As I discussed in a prior post, I believe that yoga can alter the individual’s relationship with pain.  We are conditioned to view pain as a sign of danger and to flinch (mentally or physically) away from it.  That’s fine, but when an individual has chronic pain, there may be nowhere to go that the pain isn’t present.  If all pain activates the fight or flight response, and pain is constant, it can be very detrimental physically and mentally for the individual (and for those around him/her).  In a yoga practice, we are encouraged to really focus on the body sensations in a way that helps us to see the difference between full pain and discomfort, and to distinguish between the kind of pain that indicates damage being done and the kind that is just a feature of the pose.  Such understandings and reactions to pain can then be brought into the rest of life for the individual with chronic pain and help him/her to more quickly distinguish between the sort of pain that must immediately be attended to and calls for fight or flight and the kind that can be breathed through or relaxed into and then becomes more manageable.

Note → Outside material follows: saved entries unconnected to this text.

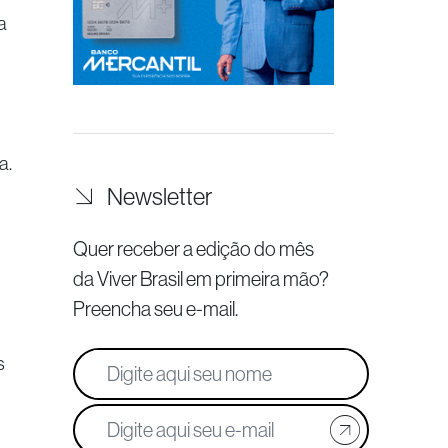
a
a.
Newsletter
Quer receber a edição do mês
da Viver Brasil
em primeira mão?
Preencha seu e-mail.
s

Finally, and not finally because it’s least important, yoga provides a place to really “be.”  Given all of the issues discussed above, it’s awfully easy with a chronic medical condition to feel like you are never really in the place you are.  The mind is either spinning here and there planning, rehashing, and diagnosing, or the body is attempting to run or fight.  A yoga practice encourages us to be mindful – to be in the moment that we are in, fully experiencing that moment and all that it is.  That’s a lovely thing, even when part of that experience is discomfort.  In a 90-minute practice last night, even though I have been having a lot of discomfort this week, I spent probably 82 minutes really on my mat. I wasn’t thinking about medical tests or diagnoses; I wasn’t planning the future full of what-ifs; I wasn’t craving sleep as a way to escape from the pain; I wasn’t feeling angry about the situation or negatively assessing my uncooperative body.  I was just doing yoga, listening to my instructor, breathing, flowing in and out of poses, moving my body.  It was so good and felt like such a blessing.

For all of these reasons, I would argue that people with chronic autoimmune disease should embrace, not avoid, yoga as a practice and way of being in the world.  I can say with certainty that it has been good for me.